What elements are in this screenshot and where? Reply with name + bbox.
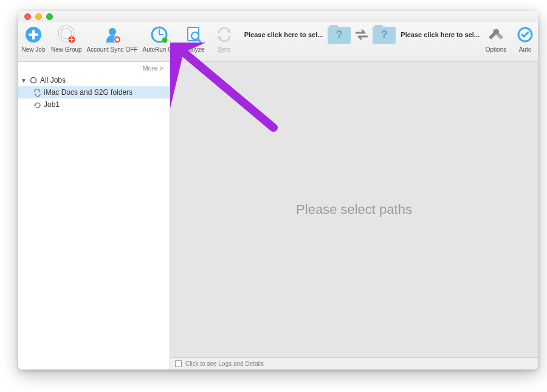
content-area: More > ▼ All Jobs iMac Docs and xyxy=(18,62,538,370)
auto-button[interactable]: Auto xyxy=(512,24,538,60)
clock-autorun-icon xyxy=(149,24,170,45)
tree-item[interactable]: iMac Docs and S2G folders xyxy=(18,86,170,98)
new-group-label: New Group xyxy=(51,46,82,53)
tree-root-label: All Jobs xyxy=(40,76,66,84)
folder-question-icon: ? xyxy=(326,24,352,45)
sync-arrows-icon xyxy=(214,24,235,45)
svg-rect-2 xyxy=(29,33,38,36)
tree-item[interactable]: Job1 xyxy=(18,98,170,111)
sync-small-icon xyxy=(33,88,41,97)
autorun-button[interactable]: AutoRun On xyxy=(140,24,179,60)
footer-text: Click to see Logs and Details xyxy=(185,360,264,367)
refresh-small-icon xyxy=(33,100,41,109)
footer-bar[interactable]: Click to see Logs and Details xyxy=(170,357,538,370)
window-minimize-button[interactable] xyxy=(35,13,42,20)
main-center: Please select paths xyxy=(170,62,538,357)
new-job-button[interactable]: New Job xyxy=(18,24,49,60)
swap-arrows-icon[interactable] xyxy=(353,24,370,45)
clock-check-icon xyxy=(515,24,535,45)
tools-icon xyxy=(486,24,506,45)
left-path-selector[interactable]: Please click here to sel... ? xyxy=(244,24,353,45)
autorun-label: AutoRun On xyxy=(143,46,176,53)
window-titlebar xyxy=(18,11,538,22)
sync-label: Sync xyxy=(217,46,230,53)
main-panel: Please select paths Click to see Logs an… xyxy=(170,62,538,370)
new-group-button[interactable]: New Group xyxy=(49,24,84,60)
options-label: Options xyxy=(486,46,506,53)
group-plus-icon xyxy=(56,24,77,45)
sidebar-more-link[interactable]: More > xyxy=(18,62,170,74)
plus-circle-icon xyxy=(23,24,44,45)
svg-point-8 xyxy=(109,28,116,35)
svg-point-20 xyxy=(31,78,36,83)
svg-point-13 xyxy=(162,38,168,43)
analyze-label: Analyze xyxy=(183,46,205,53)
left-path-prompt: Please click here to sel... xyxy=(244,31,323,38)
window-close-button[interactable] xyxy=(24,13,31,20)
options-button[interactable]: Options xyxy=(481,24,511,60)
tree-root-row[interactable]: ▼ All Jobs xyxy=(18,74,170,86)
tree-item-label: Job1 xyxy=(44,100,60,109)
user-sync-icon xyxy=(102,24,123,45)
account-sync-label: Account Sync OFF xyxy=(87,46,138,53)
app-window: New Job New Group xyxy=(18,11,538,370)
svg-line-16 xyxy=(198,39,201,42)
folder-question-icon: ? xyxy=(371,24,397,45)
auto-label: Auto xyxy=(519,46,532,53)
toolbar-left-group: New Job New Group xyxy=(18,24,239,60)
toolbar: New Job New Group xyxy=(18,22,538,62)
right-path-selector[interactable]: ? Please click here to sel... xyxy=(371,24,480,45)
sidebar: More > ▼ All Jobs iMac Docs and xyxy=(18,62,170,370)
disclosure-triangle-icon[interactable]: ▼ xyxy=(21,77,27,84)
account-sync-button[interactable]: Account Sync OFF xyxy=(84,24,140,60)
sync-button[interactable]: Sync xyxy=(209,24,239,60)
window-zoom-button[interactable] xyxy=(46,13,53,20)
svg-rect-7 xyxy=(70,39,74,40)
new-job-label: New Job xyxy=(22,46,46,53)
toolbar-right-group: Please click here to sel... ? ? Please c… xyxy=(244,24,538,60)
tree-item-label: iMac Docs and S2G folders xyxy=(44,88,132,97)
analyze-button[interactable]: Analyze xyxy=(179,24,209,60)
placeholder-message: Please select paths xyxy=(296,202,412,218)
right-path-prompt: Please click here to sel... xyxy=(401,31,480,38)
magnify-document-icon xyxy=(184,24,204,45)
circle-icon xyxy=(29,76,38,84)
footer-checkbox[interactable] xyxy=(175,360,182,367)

- REQUIRED WORK: The answer is the full listing above, repeated exactly, with its pictures removed.

- SOLUTION:
What elements are in this screenshot and where? Reply with name + bbox.
content-area: More > ▼ All Jobs iMac Docs and xyxy=(18,62,538,370)
auto-button[interactable]: Auto xyxy=(512,24,538,60)
clock-autorun-icon xyxy=(149,24,170,45)
tree-item[interactable]: iMac Docs and S2G folders xyxy=(18,86,170,98)
new-group-label: New Group xyxy=(51,46,82,53)
tree-root-label: All Jobs xyxy=(40,76,66,84)
folder-question-icon: ? xyxy=(326,24,352,45)
sync-arrows-icon xyxy=(214,24,235,45)
svg-rect-2 xyxy=(29,33,38,36)
tree-item[interactable]: Job1 xyxy=(18,98,170,111)
sync-small-icon xyxy=(33,88,41,97)
autorun-button[interactable]: AutoRun On xyxy=(140,24,179,60)
footer-text: Click to see Logs and Details xyxy=(185,360,264,367)
refresh-small-icon xyxy=(33,100,41,109)
footer-bar[interactable]: Click to see Logs and Details xyxy=(170,357,538,370)
window-minimize-button[interactable] xyxy=(35,13,42,20)
main-center: Please select paths xyxy=(170,62,538,357)
new-job-button[interactable]: New Job xyxy=(18,24,49,60)
swap-arrows-icon[interactable] xyxy=(353,24,370,45)
clock-check-icon xyxy=(515,24,535,45)
tools-icon xyxy=(486,24,506,45)
left-path-selector[interactable]: Please click here to sel... ? xyxy=(244,24,353,45)
autorun-label: AutoRun On xyxy=(143,46,176,53)
window-titlebar xyxy=(18,11,538,22)
sync-label: Sync xyxy=(217,46,230,53)
main-panel: Please select paths Click to see Logs an… xyxy=(170,62,538,370)
new-group-button[interactable]: New Group xyxy=(49,24,84,60)
options-label: Options xyxy=(486,46,506,53)
group-plus-icon xyxy=(56,24,77,45)
sidebar-more-link[interactable]: More > xyxy=(18,62,170,74)
plus-circle-icon xyxy=(23,24,44,45)
svg-point-8 xyxy=(109,28,116,35)
svg-point-20 xyxy=(31,78,36,83)
svg-point-13 xyxy=(162,38,168,43)
analyze-label: Analyze xyxy=(183,46,205,53)
left-path-prompt: Please click here to sel... xyxy=(244,31,323,38)
window-close-button[interactable] xyxy=(24,13,31,20)
options-button[interactable]: Options xyxy=(481,24,511,60)
tree-root-row[interactable]: ▼ All Jobs xyxy=(18,74,170,86)
tree-item-label: Job1 xyxy=(44,100,60,109)
user-sync-icon xyxy=(102,24,123,45)
account-sync-label: Account Sync OFF xyxy=(87,46,138,53)
app-window: New Job New Group xyxy=(18,11,538,370)
svg-line-16 xyxy=(198,39,201,42)
folder-question-icon: ? xyxy=(371,24,397,45)
auto-label: Auto xyxy=(519,46,532,53)
toolbar-left-group: New Job New Group xyxy=(18,24,239,60)
toolbar: New Job New Group xyxy=(18,22,538,62)
right-path-selector[interactable]: ? Please click here to sel... xyxy=(371,24,480,45)
sidebar: More > ▼ All Jobs iMac Docs and xyxy=(18,62,170,370)
disclosure-triangle-icon[interactable]: ▼ xyxy=(21,77,27,84)
account-sync-button[interactable]: Account Sync OFF xyxy=(84,24,140,60)
sync-button[interactable]: Sync xyxy=(209,24,239,60)
window-zoom-button[interactable] xyxy=(46,13,53,20)
svg-rect-7 xyxy=(70,39,74,40)
new-job-label: New Job xyxy=(22,46,46,53)
toolbar-right-group: Please click here to sel... ? ? Please c… xyxy=(244,24,538,60)
tree-item-label: iMac Docs and S2G folders xyxy=(44,88,132,97)
analyze-button[interactable]: Analyze xyxy=(179,24,209,60)
placeholder-message: Please select paths xyxy=(296,202,412,218)
right-path-prompt: Please click here to sel... xyxy=(401,31,480,38)
magnify-document-icon xyxy=(184,24,204,45)
circle-icon xyxy=(29,76,38,84)
footer-checkbox[interactable] xyxy=(175,360,182,367)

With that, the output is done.